**Task objective**
Each line of the records that follow must come back exactly, with pictures skipped.

Transcribed page contents
* * * * * * * * *
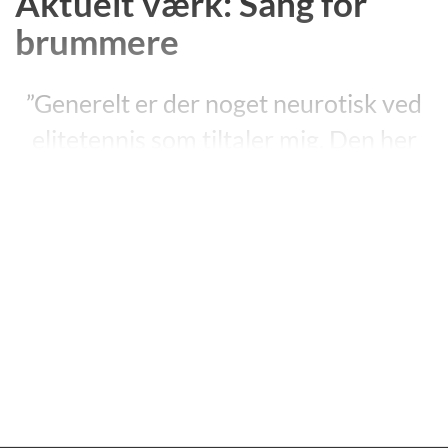
Aktuelt værk: Sang for
brummere
”Generelt er der noget neurotisk ved
elitetennis som tiltaler mig. Den her
stræben efter perfektion, som hele
tiden slår fejl. Alle laver fejl, selv de
bedste spillere, men i hvert eneste slag
findes forsøget på at opnå total
kontrol, længslen efter at få verden til
at samle sig i ét punkt.” ”Besat af
tennis”,
”Sang for brummere”, s. 103.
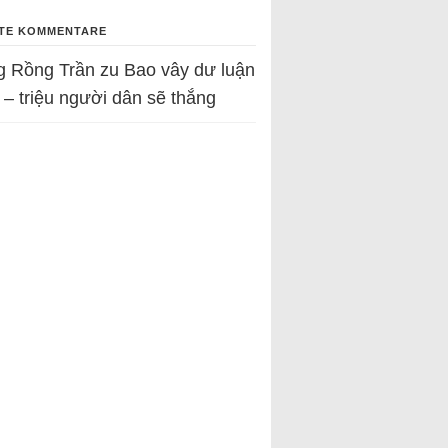
TE KOMMENTARE
g Rồng Trần
zu
Bao vây dư luận
 – triệu người dân sẽ thắng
* * * * * * * * *
**Response**
Aktuelt værk: Sang for
brummere
”Generelt er der noget neurotisk ved
elitetennis som tiltaler mig. Den her
stræben efter perfektion, som hele
tiden slår fejl. Alle laver fejl, selv de
bedste spillere, men i hvert eneste slag
findes forsøget på at opnå total
kontrol, længslen efter at få verden til
at samle sig i ét punkt.” ”Besat af
tennis”,
”Sang for brummere”, s. 103.
TE KOMMENTARE
g Rồng Trần
zu
Bao vây dư luận
 – triệu người dân sẽ thắng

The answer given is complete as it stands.